Automatic git conflict resolution on logs and sets
TL;DR: In this post, I describe how to configure git to use scripts that automatically resolve conflicts on files where they don't matter: log files, that are chronologically ordered, and set files, where only the set of lines matters and not the order.
I use git to version many things, from papers to code to scripts to configuration. For several of these projects, I am the only user, and I mostly use git to synchronize things across machines. Conflicts then become something of a nuisance; while they can be avoided by always pulling before editing, this is not always possible, e.g., when I'm offline, or forget to do this.
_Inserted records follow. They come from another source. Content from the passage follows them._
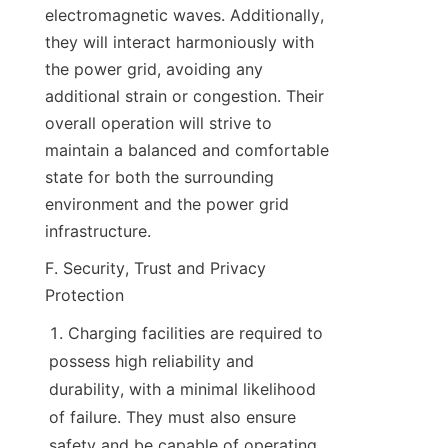
electromagnetic waves. Additionally, 
they will interact harmoniously with 
the power grid, avoiding any 
additional strain or congestion. Their 
overall operation will strive to 
maintain a balanced and comfortable 
state for both the surrounding 
environment and the power grid 
infrastructure.
F. Security, Trust and Privacy 
Protection
Charging facilities are required to 
possess high reliability and 
durability, with a minimal likelihood 
of failure. They must also ensure 
safety and be capable of operating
However, there are files on which conflicts do not matter, and are easy to solve:
- One example are log files, i.e., files that log timestamped events, one per line. For such files, we can reconcile conflicts by merging events, intuitively sorting the lines by timestamp and deleting all conflict markers. I use this for a log of personal notes, but the same should work if you want to version, e.g., your bash history.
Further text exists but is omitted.